[Exercise requirements] After locating the line that contains "Segment right adrenal gland." in the listing below, write out that line and every following line exactly, with no other output.

[Entries supplied]
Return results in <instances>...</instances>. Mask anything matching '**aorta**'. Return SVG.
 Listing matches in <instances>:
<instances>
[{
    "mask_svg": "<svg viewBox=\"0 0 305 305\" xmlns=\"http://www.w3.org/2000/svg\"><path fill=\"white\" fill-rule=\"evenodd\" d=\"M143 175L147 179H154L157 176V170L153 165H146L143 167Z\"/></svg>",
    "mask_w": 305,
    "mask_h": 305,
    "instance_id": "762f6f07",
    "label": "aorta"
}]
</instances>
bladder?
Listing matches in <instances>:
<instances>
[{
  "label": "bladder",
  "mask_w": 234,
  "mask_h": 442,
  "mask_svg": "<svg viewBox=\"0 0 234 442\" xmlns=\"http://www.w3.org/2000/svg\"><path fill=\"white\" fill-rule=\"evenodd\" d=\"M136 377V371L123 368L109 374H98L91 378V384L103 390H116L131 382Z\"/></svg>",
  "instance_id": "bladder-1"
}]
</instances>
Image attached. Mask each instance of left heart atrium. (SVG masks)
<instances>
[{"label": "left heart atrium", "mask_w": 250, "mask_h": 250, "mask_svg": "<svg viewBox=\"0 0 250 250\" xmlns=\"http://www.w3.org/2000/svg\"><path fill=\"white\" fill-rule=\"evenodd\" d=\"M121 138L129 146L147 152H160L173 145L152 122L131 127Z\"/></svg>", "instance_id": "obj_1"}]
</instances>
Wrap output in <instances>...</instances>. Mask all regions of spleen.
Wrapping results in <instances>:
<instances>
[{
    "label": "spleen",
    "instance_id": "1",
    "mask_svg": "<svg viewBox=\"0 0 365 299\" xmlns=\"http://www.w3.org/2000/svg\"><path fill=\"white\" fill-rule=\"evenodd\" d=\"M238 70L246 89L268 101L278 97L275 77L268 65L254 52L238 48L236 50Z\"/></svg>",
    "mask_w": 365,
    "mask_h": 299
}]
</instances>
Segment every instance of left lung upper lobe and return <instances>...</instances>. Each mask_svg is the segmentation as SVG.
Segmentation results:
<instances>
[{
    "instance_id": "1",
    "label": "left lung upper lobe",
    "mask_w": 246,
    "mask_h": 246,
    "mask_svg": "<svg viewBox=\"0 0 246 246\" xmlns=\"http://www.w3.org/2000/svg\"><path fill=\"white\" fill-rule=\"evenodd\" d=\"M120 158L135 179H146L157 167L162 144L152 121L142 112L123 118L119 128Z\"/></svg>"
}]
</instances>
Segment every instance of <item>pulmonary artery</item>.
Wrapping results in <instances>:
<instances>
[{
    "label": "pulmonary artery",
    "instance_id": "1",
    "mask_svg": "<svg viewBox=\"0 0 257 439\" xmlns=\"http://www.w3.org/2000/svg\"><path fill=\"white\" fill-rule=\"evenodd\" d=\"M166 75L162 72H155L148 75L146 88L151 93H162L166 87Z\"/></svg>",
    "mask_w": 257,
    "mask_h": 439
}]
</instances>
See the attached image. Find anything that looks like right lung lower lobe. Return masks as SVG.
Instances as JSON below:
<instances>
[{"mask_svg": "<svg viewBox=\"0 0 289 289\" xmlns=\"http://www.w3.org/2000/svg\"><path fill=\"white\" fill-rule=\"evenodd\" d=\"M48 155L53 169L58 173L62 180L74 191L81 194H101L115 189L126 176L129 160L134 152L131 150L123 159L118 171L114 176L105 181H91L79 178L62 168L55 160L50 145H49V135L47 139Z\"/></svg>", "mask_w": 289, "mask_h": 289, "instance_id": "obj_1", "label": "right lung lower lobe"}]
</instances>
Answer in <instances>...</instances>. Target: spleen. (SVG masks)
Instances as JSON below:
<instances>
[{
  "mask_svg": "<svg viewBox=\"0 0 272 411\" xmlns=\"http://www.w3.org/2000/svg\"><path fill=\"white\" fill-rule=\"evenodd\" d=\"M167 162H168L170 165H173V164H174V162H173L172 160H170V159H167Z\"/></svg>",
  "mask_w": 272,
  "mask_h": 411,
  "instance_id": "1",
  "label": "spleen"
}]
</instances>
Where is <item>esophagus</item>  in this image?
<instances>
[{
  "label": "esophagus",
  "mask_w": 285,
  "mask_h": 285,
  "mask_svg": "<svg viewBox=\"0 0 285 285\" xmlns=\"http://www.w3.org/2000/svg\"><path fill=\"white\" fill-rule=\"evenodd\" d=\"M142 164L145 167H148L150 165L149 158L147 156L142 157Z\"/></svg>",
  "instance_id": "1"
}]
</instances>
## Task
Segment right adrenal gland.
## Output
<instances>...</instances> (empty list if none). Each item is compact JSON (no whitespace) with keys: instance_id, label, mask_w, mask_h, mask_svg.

[Result]
Segment right adrenal gland.
## Output
<instances>...</instances> (empty list if none). Each item is compact JSON (no whitespace) with keys: instance_id, label, mask_w, mask_h, mask_svg.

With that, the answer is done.